8

The SDE for the Brownian bridge is the following:

$$dX_t = \dfrac{b-X_t}{1-t} \, dt+dB_t$$

with the solution

$$X_t = a(1-t)+bt+(1-t)\int_{0}^t \dfrac{dB_s}{1-s}.$$

The expectation and covariance are:

$$\mathbb{E}(X_t) = a+(b-a)t$$

$$\operatorname{Cov}(X_s,X_t) = \min(s,t)-st$$

Now I want to have a look at what happens as $t\rightarrow 1$.

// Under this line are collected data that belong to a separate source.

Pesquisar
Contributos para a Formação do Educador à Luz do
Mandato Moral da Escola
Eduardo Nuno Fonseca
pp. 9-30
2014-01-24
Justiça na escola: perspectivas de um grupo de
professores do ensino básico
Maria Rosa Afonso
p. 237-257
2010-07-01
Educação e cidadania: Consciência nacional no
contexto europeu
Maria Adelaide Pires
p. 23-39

For the expectation and covariance I get

$$\mathbb{E}(X_1) = b,$$

$$\operatorname{Cov}(X_s,X_1) = \min(s,1)-s$$

But I'm having trouble to see what happens with $X_t$. The first two summands clearly go to b, and the last summand should go to 0 as Brownian bridge expression for a Brownian motion suggests. The prove in the last comment using Doob's maximal inequality and Borel-Cantelli is quite short and I don't understand, what's exactly happening there, especially not, where the last equation comes from. Would be great if someone could explain it more exact how I get $$\lim_{t \rightarrow 1} (1-t)\int_0^t \frac{dB_s}{1-s} = 0 \text{ a.s.} $$

Thanks in advance!

Max93
  • 759
  • 2
    A first approach is to compute the second moment, since $$\mathrm{var}(X_t)=(1-t)^2\int_0^t\frac{ds}{(1-s)^2}=t(1-t),$$ one sees that $X_t\to1$ in $L^2$ when $t\to1$. – Did Jul 22 '15 at 10:07
  • Thank you! The second moment is $\mathbb{E}(X_t^2) = [a(1-t)+bt]^2 + t (1-t)$, as calculated here:http://math.stackexchange.com/questions/408620/brownian-bridge?rq=1, but I don't see how the estimate in http://math.stackexchange.com/questions/115727/brownian-bridge-expression-for-a-brownian-motion?rq=1 follows from that...how can I continue? – Max93 Jul 22 '15 at 10:24
  • The process is "bridge" between $a$ and $b$, hence $X_1=b$ so is $X_0=a$. – Math-fun Jul 22 '15 at 10:52
  • @Did $EX_1=b$ with variance vanishing at $1$ we obtain $X_1 \to b$. – Math-fun Jul 22 '15 at 10:55
  • @Math-fun Yeah, actually, the correct statement this yields is that $X_t\to b$ in $L^2$ when $t\to1$. – Did Jul 22 '15 at 11:38
  • @Susan In general, $\displaystyle E\left(\left(\int_0^tu(s)dB_s\right)^2\right)=E\left(\int_0^tu(s)^2ds\right),$ this is often called Itô's isometry. – Did Jul 22 '15 at 11:40

1 Answers1

5

We prove a.s. convergence to zero.

First notice that $\int_0^t f(s) dB_s$ has the same distribution as $B_{\int_0^t f(s)^2ds}$. This equality of distributions is true as processes in $t$ (not just for a single value of $t$). The way to prove this is to note that both are Gaussian processes with the same covariance kernel.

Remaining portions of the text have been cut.